# TiVo bolt renewed- quality question



## OrangeTurtle (Jul 17, 2015)

I currently have a Roamio basic (can do cable or antenna) and have been quite satisfied ( no problems) as I bought it refurb 2 years ago during the summer sale.

I am considering the bolt refurb, not because I need it, but as a way of getting newer technology while still getting good value for selling my current one (so very minimal upgrade costs)- also having steam built in is nice.

I've done a ton of reading through the forum. My only concern with the change is an issue of possible quality issues with the bolt.

Can anyone hear speak to that through personal experience?

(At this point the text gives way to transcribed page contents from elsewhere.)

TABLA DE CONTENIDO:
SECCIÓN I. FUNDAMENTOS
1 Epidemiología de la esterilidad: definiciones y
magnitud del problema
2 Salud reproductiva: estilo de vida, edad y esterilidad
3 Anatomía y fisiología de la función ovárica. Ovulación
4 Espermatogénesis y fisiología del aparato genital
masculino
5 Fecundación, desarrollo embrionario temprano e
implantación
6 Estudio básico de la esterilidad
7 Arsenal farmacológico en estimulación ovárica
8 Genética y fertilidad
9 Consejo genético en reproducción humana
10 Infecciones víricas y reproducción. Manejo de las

Was there a real fan issue? Has it been fixed? Is there an overheating issue?

If you owned a roamio before the bolt, do you fee like the bolt was more cheaply made?

I want to make the upgrade, just don't want to do it for a device that will likely give me a lot of frustration.

Appreciate any and all insight.


----------



## sfhub (Jan 6, 2007)

OrangeTurtle said:


> I've done a ton of reading through the forum. My only concern with the change is an issue of possible quality issues with the bolt.
> 
> Can anyone hear speak to that through personal experience?
> 
> ...


I have a S3 OLED, Roamio Pro, Roamio OTA, and Bolt.

IMO they will all last many years.

The S3 OLED is the best TiVo design they ever put out. The Roamio Pro is well made in the style of the old TiVo's, metal casing, solid feel, well-secured connectors. Roamio OTA and Bolt both feel more cheaply made, plastic, breakout cables. Bolt feels more solid than Roamio OTA, but has an odd wave-life shape.

Bolt units are hit or miss with fan noise. It usually isn't the fan itself or the air flow making the major noise. There is some slight pulsing electrical buzzing likely from the PWM fan speed control mechanism. On some units it is not that noticeable after 3ft. On other units you can hear it in your normal viewing location. If you power the fan off the USB port the buzzing noise goes away.

I wouldn't worry about quality issues, if you get one with bad fan buzzing, call TiVo and get it replaced within the 30-day period.

A couple of things about the Bolts, they use 2.5" hard drives and the selection of hard drives that work is more limited. There are no analog video outputs, only HDMI video.


----------



## OrangeTurtle (Jul 17, 2015)

Thank you for the feedback. I'm still on the fence. 

Leaning towards playing it safe, which is just sending the Bolt back when it arrives as my Roamio Basic is still working well- and as you mentioned I can upgrade the hard drive easier (planning to do it later this summer).

I do like the idea of upgrading to the new system for about $100, but am still concerned about user satisfaction of the Bolt and would also be more limited on hard drive upgrades (as you mentioned).

Anyone else willing to weigh in?


----------



## sfhub (Jan 6, 2007)

OrangeTurtle said:


> Leaning towards playing it safe, which is just sending the Bolt back when it arrives as my Roamio Basic is still working well- and as you mentioned I can upgrade the hard drive easier (planning to do it later this summer).
> 
> I do like the idea of upgrading to the new system for about $100, but am still concerned about user satisfaction of the Bolt and would also be more limited on hard drive upgrades (as you mentioned).


You could also try it out for 30 days then return it if you don't find any benefit.

The HD upgrade size is an issue for me, but might not be for you. Depends how much you record/archive. 3TB available on 2.5" drive is not that bad and I'm sure there will be larger drives down the road.

Basically it would be $15 (estimated return shipping) to test drive a TiVo Bolt in your setup and a decent bundled lifetime price if you choose to keep it.


----------



## OrangeTurtle (Jul 17, 2015)

I got the Bolt and tried it out. Yes, it is snappier when using apps. Temp was 59 instead of 40- which I hear is pretty standard. Other than that seemed basically the same as my Roamio Basic. 

Rather than try to list my Roamio on Ebay, I am just going to send back the bolt, stay with the Basic for now- and consider putting in a larger Hard Drive. 

I'll consider upgrading in the future- either Thanksgiving Deals or next generation.
Thank you for those who weighed in!


----------



## aphoid (Jul 8, 2013)

The "remote finder" button on the back of my 'renewed' Bolt was messed up. If it gets pressed, it never seems to get unpressed without grabbing some pliers. Luckily, it mostly stays out, I use a Logitech Harmony as my main remote, and keep the batteries out of the peanut.


----------